- TO DO
Treat the line containing "Stagione 2023/24" as the first line of the answer and the last line of the data as its final line, reproducing every line between exactly.

- Stored data entries
================
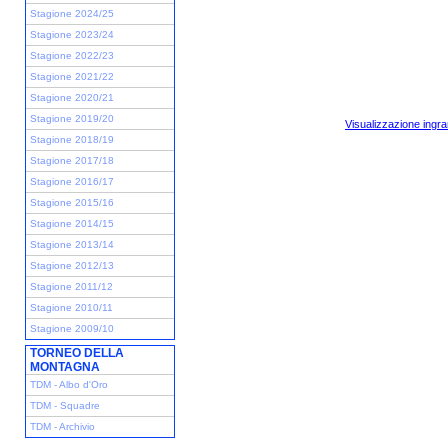
Stagione 2024/25
Stagione 2023/24
Stagione 2022/23
Stagione 2021/22
Stagione 2020/21
Stagione 2019/20
Visualizzazione ingra
Stagione 2018/19
Stagione 2017/18
Stagione 2016/17
Stagione 2015/16
Stagione 2014/15
Stagione 2013/14
Stagione 2012/13
Stagione 2011/12
Stagione 2010/11
Stagione 2009/10
TORNEO DELLA
MONTAGNA
TDM - Albo d'Oro
TDM - Squadre
TDM - Archivio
================
- OUTPUT BELOW
Stagione 2023/24
Stagione 2022/23
Stagione 2021/22
Stagione 2020/21
Stagione 2019/20
Visualizzazione ingra
Stagione 2018/19
Stagione 2017/18
Stagione 2016/17
Stagione 2015/16
Stagione 2014/15
Stagione 2013/14
Stagione 2012/13
Stagione 2011/12
Stagione 2010/11
Stagione 2009/10
TORNEO DELLA
MONTAGNA
TDM - Albo d'Oro
TDM - Squadre
TDM - Archivio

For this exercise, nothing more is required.